» About this exercise:
Copy all the lines of the data that include the word "didattico".

────────────────────

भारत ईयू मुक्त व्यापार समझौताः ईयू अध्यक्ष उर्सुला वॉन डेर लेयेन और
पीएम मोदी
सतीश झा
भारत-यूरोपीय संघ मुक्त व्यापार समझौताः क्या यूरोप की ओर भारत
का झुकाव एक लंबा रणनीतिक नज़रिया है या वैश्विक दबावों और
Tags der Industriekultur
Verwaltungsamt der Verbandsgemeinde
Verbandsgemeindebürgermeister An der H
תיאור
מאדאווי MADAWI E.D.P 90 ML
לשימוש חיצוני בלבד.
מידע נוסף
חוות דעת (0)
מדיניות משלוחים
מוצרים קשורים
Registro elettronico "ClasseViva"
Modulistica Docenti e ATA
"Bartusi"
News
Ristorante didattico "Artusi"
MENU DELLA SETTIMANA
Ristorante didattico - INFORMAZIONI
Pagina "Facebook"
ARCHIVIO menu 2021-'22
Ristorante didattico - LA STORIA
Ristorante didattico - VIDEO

────────────────────

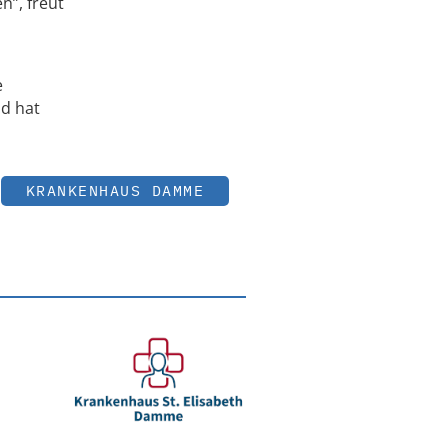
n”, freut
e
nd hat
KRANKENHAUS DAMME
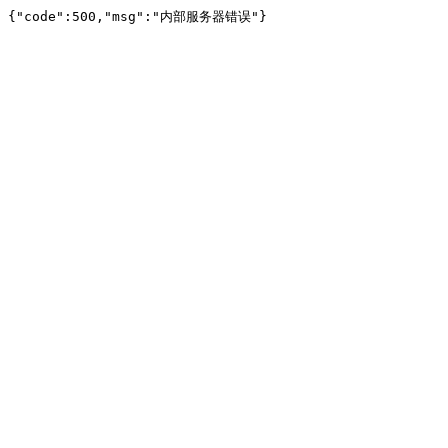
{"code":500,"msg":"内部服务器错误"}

────────────────────

» Answer section:
Ristorante didattico "Artusi"
Ristorante didattico - INFORMAZIONI
Ristorante didattico - LA STORIA
Ristorante didattico - VIDEO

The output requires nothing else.